Shoko : Dès que j’ai vu apparaître le nom du cabaret (DADA), j’ai pressenti que tu avais mis dans ton film tout ce que tu aimes. Et je ne me suis pas trompée.

Rintaro: Non, tu ne t’es pas trompée. Mais ce que j’ai voulu privilégier, c’est avant tout le cabaret. En réalité, j’ai voulu rendre hommage à Paris, la ville de la volupté !

Shoko (souriant): Tiens, tiens ! Pour toi Paris est la ville de la volupté…
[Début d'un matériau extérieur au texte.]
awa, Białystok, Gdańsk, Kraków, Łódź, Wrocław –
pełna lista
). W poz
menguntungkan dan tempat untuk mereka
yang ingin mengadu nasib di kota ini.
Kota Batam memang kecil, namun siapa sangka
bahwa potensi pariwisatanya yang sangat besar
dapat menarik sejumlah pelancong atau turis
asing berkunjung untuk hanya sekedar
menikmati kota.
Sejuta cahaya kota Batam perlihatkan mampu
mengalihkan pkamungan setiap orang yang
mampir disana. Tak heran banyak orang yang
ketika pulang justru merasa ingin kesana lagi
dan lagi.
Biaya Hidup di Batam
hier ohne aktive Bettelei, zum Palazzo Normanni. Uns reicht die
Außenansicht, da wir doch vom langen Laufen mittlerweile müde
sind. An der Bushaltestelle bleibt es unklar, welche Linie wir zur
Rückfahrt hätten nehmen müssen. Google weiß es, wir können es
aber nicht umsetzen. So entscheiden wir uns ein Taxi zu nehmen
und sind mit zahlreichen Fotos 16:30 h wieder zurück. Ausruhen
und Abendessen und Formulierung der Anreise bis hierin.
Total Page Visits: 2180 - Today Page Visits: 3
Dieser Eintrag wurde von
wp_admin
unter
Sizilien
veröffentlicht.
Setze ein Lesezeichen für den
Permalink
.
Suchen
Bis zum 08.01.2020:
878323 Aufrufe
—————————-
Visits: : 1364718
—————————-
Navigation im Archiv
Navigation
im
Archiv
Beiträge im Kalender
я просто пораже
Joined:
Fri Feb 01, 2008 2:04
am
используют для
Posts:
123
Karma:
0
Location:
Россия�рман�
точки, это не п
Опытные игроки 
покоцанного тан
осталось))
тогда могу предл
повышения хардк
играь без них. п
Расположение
Rintaro: Tu connais le tableau l’Atelier rouge d’Henri Matisse. Eh bien, j’ai cherché à créer un espace visuel dans ce style-là. Je m’y suis appliqué, assis devant mon Mac, m’imaginant dans le cabaret fréquenté par Toulouse-Lautrec.
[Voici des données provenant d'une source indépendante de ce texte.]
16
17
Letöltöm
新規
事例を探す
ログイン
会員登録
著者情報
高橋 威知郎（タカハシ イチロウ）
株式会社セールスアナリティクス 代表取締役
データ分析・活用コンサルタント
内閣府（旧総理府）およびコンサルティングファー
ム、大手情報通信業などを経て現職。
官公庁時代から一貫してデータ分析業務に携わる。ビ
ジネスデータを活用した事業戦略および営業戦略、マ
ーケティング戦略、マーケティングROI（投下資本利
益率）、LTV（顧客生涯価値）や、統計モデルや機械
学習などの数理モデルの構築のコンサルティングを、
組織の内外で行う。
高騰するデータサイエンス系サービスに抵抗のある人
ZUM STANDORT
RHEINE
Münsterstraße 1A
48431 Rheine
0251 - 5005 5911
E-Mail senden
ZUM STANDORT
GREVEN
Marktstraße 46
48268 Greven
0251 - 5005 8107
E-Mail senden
Shoko : C’est vrai que dans ton film, comme dans le tableau de Matisse, tous les objets sont éparpillés en à plat comme s’ils flottaient dans l’espace.

Rintaro: N’est-ce pas ? Au milieu d’eux, on voit le portrait de Charles Baudelaire au bas duquel j’ai ajouté un extrait pseudo-manuscrit de son poème La Géante. J’ai même mis derrière lui un dessin subliminal. Si tu veux en savoir un peu plus, je te conseille vivement de lire ce poème extrait des Fleurs du mal.

Shoko : La peinture, la littérature, la musique, la danse… Tout se retrouve mélangé dans une pagaille absolue, sans oublier le diorama du dinosaure !

Rintaro: C’est exactement ça, le cabaret DADA. La musique de Honda est elle aussi complètement déjantée. Le diorama du dinosaure qui apparaît tout au début est un des trésors personnels de Honda.

Honda: Vers la fin des années 90, a soudain paru une revue spécialisée en figurines qui se distinguait de toutes les autres: S.M.H. Et c’est Shigeru Yamazaki, le créateur des modèles du magazine, qui m’a offert ce dinosaure. Cette pièce unique au monde est devenue mon trésor ! Dans sa boîte, ce diorama est vraiment extraordinaire. Le décor du fond, étant d’une taille réduite, met tout en perspective !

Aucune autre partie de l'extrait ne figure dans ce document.